» AIM OF THE EXERCISE
Exact copies of all the entries are required.

» RAW DATA
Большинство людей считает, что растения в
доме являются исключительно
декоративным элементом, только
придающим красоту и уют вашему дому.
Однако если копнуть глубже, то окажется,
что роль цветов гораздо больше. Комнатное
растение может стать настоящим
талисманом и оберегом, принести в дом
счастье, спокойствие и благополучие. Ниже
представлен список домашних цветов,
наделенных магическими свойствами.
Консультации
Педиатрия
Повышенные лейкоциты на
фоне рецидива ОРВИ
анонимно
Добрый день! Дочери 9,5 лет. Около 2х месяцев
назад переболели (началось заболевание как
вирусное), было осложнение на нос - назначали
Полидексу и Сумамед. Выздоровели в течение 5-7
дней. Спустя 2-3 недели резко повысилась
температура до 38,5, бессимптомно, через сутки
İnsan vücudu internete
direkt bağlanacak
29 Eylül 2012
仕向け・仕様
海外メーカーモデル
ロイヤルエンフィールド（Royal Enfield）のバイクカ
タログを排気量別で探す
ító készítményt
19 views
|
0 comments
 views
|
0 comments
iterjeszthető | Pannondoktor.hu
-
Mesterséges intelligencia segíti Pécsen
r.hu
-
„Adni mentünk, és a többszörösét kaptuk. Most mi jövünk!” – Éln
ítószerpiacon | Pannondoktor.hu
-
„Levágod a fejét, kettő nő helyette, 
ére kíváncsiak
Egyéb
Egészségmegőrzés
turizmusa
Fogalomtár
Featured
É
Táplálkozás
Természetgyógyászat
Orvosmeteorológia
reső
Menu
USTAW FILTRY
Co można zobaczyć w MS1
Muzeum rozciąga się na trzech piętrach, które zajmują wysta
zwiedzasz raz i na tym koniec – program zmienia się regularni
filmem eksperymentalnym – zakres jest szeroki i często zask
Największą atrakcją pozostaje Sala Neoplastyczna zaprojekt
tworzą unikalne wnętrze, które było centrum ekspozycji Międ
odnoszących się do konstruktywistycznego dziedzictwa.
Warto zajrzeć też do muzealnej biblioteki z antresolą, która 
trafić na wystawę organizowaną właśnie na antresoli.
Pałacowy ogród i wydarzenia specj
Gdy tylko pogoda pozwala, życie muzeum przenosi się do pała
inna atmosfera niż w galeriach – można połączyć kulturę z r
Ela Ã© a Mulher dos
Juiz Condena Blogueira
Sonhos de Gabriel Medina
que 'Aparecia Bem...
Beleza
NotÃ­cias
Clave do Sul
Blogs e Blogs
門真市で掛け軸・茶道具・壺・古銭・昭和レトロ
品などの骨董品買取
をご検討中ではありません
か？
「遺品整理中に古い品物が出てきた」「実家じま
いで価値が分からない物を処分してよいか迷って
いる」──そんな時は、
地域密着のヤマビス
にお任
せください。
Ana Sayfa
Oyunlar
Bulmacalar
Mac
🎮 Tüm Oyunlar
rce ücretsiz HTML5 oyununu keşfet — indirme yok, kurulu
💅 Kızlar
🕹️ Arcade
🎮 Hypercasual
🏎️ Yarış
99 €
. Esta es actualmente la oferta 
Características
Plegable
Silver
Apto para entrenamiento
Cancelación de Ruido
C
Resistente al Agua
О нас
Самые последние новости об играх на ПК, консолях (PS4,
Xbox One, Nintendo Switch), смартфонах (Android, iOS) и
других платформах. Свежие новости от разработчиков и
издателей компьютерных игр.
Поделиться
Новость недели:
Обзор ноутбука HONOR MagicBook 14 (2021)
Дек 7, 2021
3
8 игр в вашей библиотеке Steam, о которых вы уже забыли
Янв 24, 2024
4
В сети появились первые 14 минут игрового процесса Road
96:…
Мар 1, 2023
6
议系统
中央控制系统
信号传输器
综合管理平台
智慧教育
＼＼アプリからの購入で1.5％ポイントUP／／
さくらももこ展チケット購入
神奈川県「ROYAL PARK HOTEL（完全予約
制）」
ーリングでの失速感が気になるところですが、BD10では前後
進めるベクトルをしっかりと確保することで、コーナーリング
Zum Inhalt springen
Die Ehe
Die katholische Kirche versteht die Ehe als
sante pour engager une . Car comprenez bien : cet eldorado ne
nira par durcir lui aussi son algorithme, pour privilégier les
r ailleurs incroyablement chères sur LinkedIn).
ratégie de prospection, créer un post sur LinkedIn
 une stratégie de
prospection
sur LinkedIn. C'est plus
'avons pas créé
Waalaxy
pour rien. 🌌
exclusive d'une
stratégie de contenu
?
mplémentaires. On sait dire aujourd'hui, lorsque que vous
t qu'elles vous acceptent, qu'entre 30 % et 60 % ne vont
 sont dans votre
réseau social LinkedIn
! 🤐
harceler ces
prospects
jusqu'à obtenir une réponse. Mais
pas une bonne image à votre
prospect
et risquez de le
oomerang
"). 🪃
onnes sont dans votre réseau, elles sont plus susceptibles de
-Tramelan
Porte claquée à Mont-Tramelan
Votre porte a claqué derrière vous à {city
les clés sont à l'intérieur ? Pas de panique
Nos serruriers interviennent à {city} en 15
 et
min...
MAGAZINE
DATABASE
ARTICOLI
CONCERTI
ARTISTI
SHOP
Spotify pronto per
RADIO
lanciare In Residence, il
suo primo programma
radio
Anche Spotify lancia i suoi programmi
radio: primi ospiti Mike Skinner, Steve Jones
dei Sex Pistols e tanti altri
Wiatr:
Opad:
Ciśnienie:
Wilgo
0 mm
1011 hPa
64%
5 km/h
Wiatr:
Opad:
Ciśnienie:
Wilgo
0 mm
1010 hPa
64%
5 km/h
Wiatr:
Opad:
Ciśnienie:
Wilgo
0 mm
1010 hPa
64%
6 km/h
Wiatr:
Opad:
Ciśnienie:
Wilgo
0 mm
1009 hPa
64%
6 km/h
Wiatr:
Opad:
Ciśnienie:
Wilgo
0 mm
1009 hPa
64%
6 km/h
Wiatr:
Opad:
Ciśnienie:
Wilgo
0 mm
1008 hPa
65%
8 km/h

» PROBLEM SOLUTION
Большинство людей считает, что растения в
доме являются исключительно
декоративным элементом, только
придающим красоту и уют вашему дому.
Однако если копнуть глубже, то окажется,
что роль цветов гораздо больше. Комнатное
растение может стать настоящим
талисманом и оберегом, принести в дом
счастье, спокойствие и благополучие. Ниже
представлен список домашних цветов,
наделенных магическими свойствами.
Консультации
Педиатрия
Повышенные лейкоциты на
фоне рецидива ОРВИ
анонимно
Добрый день! Дочери 9,5 лет. Около 2х месяцев
назад переболели (началось заболевание как
вирусное), было осложнение на нос - назначали
Полидексу и Сумамед. Выздоровели в течение 5-7
дней. Спустя 2-3 недели резко повысилась
температура до 38,5, бессимптомно, через сутки
İnsan vücudu internete
direkt bağlanacak
29 Eylül 2012
仕向け・仕様
海外メーカーモデル
ロイヤルエンフィールド（Royal Enfield）のバイクカ
タログを排気量別で探す
ító készítményt
19 views
|
0 comments
 views
|
0 comments
iterjeszthető | Pannondoktor.hu
-
Mesterséges intelligencia segíti Pécsen
r.hu
-
„Adni mentünk, és a többszörösét kaptuk. Most mi jövünk!” – Éln
ítószerpiacon | Pannondoktor.hu
-
„Levágod a fejét, kettő nő helyette, 
ére kíváncsiak
Egyéb
Egészségmegőrzés
turizmusa
Fogalomtár
Featured
É
Táplálkozás
Természetgyógyászat
Orvosmeteorológia
reső
Menu
USTAW FILTRY
Co można zobaczyć w MS1
Muzeum rozciąga się na trzech piętrach, które zajmują wysta
zwiedzasz raz i na tym koniec – program zmienia się regularni
filmem eksperymentalnym – zakres jest szeroki i często zask
Największą atrakcją pozostaje Sala Neoplastyczna zaprojekt
tworzą unikalne wnętrze, które było centrum ekspozycji Międ
odnoszących się do konstruktywistycznego dziedzictwa.
Warto zajrzeć też do muzealnej biblioteki z antresolą, która 
trafić na wystawę organizowaną właśnie na antresoli.
Pałacowy ogród i wydarzenia specj
Gdy tylko pogoda pozwala, życie muzeum przenosi się do pała
inna atmosfera niż w galeriach – można połączyć kulturę z r
Ela Ã© a Mulher dos
Juiz Condena Blogueira
Sonhos de Gabriel Medina
que 'Aparecia Bem...
Beleza
NotÃ­cias
Clave do Sul
Blogs e Blogs
門真市で掛け軸・茶道具・壺・古銭・昭和レトロ
品などの骨董品買取
をご検討中ではありません
か？
「遺品整理中に古い品物が出てきた」「実家じま
いで価値が分からない物を処分してよいか迷って
いる」──そんな時は、
地域密着のヤマビス
にお任
せください。
Ana Sayfa
Oyunlar
Bulmacalar
Mac
🎮 Tüm Oyunlar
rce ücretsiz HTML5 oyununu keşfet — indirme yok, kurulu
💅 Kızlar
🕹️ Arcade
🎮 Hypercasual
🏎️ Yarış
99 €
. Esta es actualmente la oferta 
Características
Plegable
Silver
Apto para entrenamiento
Cancelación de Ruido
C
Resistente al Agua
О нас
Самые последние новости об играх на ПК, консолях (PS4,
Xbox One, Nintendo Switch), смартфонах (Android, iOS) и
других платформах. Свежие новости от разработчиков и
издателей компьютерных игр.
Поделиться
Новость недели:
Обзор ноутбука HONOR MagicBook 14 (2021)
Дек 7, 2021
3
8 игр в вашей библиотеке Steam, о которых вы уже забыли
Янв 24, 2024
4
В сети появились первые 14 минут игрового процесса Road
96:…
Мар 1, 2023
6
议系统
中央控制系统
信号传输器
综合管理平台
智慧教育
＼＼アプリからの購入で1.5％ポイントUP／／
さくらももこ展チケット購入
神奈川県「ROYAL PARK HOTEL（完全予約
制）」
ーリングでの失速感が気になるところですが、BD10では前後
進めるベクトルをしっかりと確保することで、コーナーリング
Zum Inhalt springen
Die Ehe
Die katholische Kirche versteht die Ehe als
sante pour engager une . Car comprenez bien : cet eldorado ne
nira par durcir lui aussi son algorithme, pour privilégier les
r ailleurs incroyablement chères sur LinkedIn).
ratégie de prospection, créer un post sur LinkedIn
 une stratégie de
prospection
sur LinkedIn. C'est plus
'avons pas créé
Waalaxy
pour rien. 🌌
exclusive d'une
stratégie de contenu
?
mplémentaires. On sait dire aujourd'hui, lorsque que vous
t qu'elles vous acceptent, qu'entre 30 % et 60 % ne vont
 sont dans votre
réseau social LinkedIn
! 🤐
harceler ces
prospects
jusqu'à obtenir une réponse. Mais
pas une bonne image à votre
prospect
et risquez de le
oomerang
"). 🪃
onnes sont dans votre réseau, elles sont plus susceptibles de
-Tramelan
Porte claquée à Mont-Tramelan
Votre porte a claqué derrière vous à {city
les clés sont à l'intérieur ? Pas de panique
Nos serruriers interviennent à {city} en 15
 et
min...
MAGAZINE
DATABASE
ARTICOLI
CONCERTI
ARTISTI
SHOP
Spotify pronto per
RADIO
lanciare In Residence, il
suo primo programma
radio
Anche Spotify lancia i suoi programmi
radio: primi ospiti Mike Skinner, Steve Jones
dei Sex Pistols e tanti altri
Wiatr:
Opad:
Ciśnienie:
Wilgo
0 mm
1011 hPa
64%
5 km/h
Wiatr:
Opad:
Ciśnienie:
Wilgo
0 mm
1010 hPa
64%
5 km/h
Wiatr:
Opad:
Ciśnienie:
Wilgo
0 mm
1010 hPa
64%
6 km/h
Wiatr:
Opad:
Ciśnienie:
Wilgo
0 mm
1009 hPa
64%
6 km/h
Wiatr:
Opad:
Ciśnienie:
Wilgo
0 mm
1009 hPa
64%
6 km/h
Wiatr:
Opad:
Ciśnienie:
Wilgo
0 mm
1008 hPa
65%
8 km/h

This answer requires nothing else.